In the records below, tally each line that contains the word "SkinCeuticals" and give the total only.

***

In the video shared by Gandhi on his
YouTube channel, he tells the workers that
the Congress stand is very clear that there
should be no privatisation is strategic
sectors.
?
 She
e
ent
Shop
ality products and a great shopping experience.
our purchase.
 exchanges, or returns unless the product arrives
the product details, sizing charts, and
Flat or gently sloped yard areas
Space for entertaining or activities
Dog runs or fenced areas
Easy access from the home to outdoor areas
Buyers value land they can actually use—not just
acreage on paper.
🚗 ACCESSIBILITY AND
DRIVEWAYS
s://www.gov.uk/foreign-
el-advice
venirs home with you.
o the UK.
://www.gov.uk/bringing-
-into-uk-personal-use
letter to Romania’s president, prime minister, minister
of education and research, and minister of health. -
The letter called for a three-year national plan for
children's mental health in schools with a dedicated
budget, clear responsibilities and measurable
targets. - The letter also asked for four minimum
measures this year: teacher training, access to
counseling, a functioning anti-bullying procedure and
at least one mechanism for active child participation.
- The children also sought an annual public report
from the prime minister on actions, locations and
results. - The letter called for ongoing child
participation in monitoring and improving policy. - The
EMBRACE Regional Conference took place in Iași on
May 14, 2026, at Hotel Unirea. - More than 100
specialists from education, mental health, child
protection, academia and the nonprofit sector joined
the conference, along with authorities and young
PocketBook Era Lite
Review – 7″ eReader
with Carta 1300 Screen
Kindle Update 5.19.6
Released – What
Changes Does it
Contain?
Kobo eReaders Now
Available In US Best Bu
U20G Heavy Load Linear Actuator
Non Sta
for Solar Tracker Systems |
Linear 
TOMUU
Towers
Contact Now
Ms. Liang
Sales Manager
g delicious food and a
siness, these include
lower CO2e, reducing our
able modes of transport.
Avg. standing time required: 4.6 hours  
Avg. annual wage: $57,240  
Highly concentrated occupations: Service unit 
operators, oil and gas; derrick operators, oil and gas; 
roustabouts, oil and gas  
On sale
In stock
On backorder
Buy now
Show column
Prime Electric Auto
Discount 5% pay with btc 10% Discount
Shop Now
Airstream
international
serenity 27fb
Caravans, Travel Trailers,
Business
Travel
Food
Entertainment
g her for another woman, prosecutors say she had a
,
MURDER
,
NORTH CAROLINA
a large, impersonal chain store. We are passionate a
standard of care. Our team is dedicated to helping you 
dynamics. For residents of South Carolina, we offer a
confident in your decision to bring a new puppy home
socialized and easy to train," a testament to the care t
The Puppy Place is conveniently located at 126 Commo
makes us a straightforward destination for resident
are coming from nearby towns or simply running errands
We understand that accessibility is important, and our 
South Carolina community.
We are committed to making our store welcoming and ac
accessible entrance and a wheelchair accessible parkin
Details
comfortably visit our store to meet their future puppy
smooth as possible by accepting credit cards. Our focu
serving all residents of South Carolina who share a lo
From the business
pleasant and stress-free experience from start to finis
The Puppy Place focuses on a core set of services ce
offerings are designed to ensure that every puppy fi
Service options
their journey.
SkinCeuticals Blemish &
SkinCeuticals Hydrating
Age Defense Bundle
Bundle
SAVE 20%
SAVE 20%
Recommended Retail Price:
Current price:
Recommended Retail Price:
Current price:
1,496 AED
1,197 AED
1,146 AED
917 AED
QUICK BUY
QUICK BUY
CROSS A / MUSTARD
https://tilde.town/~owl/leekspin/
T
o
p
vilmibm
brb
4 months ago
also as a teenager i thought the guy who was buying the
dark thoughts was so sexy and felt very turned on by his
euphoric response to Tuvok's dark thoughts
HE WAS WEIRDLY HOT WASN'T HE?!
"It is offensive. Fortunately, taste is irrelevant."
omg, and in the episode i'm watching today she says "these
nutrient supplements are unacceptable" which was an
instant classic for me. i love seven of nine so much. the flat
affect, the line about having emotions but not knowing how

***

> ANSWER SECTION
2